Dataset records:

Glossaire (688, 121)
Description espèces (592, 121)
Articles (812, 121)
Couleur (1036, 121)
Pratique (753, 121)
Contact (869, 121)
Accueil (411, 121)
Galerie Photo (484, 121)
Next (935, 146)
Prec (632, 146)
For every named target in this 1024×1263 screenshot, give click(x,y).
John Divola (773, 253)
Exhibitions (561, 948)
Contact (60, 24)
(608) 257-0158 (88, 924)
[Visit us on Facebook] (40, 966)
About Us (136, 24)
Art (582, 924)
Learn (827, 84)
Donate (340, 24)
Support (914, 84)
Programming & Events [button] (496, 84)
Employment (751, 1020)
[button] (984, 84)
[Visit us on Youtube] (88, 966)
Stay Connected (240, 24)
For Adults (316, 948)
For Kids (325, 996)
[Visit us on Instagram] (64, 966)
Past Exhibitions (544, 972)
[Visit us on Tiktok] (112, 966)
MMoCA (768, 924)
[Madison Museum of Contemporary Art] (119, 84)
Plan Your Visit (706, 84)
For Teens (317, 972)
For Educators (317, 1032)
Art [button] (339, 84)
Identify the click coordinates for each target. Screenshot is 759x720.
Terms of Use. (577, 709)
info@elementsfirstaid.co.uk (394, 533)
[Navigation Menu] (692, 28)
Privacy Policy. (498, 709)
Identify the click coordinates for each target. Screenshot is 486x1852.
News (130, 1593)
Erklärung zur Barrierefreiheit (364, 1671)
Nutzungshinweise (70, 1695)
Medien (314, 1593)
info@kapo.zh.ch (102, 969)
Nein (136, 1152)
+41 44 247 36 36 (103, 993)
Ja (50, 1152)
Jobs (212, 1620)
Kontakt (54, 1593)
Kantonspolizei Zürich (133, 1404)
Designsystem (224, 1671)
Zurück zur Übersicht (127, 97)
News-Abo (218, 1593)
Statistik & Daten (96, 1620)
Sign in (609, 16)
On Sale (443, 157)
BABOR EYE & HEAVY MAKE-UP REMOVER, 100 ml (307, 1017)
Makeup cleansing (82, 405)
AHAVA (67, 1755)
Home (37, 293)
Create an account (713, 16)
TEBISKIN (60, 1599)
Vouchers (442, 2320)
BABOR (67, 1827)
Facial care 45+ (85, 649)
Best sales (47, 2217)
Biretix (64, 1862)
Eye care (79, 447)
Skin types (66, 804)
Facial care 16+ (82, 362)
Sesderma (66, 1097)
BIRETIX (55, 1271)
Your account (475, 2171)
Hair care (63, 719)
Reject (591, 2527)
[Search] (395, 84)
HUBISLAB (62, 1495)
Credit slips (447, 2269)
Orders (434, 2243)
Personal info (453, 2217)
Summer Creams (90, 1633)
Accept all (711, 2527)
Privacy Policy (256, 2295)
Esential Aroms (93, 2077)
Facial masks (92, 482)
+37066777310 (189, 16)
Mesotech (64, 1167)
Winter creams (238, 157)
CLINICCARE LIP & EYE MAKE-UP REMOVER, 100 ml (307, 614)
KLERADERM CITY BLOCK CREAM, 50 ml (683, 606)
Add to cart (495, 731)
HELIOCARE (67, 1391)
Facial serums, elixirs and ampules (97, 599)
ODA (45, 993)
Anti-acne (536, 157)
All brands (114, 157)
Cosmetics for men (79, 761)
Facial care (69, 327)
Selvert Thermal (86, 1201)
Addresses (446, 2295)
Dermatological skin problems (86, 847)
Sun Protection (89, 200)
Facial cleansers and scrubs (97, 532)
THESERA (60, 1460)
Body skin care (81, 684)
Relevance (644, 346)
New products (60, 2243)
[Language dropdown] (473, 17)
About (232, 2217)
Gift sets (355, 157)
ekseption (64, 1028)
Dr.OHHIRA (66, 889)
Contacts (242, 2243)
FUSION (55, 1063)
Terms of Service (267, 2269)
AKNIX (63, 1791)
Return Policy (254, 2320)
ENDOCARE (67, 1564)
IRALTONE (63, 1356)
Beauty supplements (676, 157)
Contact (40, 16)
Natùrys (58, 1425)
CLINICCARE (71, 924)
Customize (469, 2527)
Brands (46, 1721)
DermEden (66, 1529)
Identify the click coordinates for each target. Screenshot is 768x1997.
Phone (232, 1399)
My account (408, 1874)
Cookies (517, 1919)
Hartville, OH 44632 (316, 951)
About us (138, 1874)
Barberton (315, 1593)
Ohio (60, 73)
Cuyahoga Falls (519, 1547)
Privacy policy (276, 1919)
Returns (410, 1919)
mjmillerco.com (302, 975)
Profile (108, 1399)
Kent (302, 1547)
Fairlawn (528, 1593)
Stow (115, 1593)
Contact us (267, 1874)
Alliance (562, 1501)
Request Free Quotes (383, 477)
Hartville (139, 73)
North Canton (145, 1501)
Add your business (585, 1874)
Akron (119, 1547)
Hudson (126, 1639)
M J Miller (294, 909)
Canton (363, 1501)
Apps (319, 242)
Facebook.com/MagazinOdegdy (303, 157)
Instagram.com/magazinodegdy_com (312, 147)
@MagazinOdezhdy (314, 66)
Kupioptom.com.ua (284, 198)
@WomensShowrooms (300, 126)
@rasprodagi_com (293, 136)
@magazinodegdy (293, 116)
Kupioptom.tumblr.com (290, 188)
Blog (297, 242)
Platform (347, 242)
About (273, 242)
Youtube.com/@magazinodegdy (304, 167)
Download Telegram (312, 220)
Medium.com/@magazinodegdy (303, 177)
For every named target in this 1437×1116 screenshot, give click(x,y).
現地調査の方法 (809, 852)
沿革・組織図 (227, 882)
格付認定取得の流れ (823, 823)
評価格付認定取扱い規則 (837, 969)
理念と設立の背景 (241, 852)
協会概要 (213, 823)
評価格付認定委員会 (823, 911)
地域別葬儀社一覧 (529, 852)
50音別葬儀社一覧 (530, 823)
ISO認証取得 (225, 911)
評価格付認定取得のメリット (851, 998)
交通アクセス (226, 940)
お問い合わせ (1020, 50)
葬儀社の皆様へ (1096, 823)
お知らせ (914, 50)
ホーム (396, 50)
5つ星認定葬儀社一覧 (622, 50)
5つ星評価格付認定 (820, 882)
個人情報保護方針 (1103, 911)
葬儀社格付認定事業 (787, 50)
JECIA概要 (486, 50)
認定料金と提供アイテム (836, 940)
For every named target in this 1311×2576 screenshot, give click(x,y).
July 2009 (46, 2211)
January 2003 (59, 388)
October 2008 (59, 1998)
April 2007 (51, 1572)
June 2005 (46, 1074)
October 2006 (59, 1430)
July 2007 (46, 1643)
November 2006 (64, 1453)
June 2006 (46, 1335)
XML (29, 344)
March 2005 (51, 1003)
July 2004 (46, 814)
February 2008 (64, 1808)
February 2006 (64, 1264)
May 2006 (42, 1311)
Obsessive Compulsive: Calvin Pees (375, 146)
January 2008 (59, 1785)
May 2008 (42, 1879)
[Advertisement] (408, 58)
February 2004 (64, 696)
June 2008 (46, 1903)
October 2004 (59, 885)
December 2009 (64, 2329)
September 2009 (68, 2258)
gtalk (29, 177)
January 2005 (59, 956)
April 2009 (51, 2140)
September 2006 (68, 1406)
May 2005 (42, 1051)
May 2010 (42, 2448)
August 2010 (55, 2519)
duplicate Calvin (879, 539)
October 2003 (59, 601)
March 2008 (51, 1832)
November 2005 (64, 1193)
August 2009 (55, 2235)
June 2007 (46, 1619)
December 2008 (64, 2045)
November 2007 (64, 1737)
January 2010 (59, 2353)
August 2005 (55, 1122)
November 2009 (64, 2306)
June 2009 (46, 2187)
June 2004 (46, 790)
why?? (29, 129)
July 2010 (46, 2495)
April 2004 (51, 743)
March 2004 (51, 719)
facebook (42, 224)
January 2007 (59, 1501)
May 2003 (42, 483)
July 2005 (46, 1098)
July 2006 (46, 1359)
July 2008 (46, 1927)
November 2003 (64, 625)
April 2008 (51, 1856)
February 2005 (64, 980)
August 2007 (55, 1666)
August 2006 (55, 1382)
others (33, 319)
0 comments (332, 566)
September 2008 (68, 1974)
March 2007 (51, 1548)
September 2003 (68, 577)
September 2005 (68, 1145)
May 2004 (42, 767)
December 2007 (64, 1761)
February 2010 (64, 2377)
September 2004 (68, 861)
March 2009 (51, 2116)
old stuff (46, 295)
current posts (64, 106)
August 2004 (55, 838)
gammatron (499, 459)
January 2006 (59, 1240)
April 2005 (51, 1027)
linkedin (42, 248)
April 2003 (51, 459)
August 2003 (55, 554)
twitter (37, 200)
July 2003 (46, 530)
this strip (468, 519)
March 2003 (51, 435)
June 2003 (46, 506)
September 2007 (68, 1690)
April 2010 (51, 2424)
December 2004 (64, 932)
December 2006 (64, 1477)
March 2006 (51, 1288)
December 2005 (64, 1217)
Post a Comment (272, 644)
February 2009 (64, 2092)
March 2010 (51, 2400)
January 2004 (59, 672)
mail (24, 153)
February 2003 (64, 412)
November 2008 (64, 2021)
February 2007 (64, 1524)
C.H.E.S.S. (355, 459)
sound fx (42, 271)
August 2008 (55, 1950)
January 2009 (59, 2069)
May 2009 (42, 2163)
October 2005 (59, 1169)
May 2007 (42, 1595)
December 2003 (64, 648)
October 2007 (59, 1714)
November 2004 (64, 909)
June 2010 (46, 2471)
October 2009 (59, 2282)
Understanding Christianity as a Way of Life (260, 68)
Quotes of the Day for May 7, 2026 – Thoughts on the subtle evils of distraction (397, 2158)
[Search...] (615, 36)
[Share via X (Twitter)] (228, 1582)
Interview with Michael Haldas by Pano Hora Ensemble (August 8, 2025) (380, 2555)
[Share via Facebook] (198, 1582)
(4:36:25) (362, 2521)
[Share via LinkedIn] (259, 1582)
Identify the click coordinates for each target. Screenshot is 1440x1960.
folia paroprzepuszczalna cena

Task objective:
Above are the records. Print exactly, and only, the lines from the line with "Credit slips (447, 2269)" to the line with "Mesotech (64, 1167)", both inclusive.

Result of this exercise:
Credit slips (447, 2269)
Orders (434, 2243)
Personal info (453, 2217)
Summer Creams (90, 1633)
Accept all (711, 2527)
Privacy Policy (256, 2295)
Esential Aroms (93, 2077)
Facial masks (92, 482)
+37066777310 (189, 16)
Mesotech (64, 1167)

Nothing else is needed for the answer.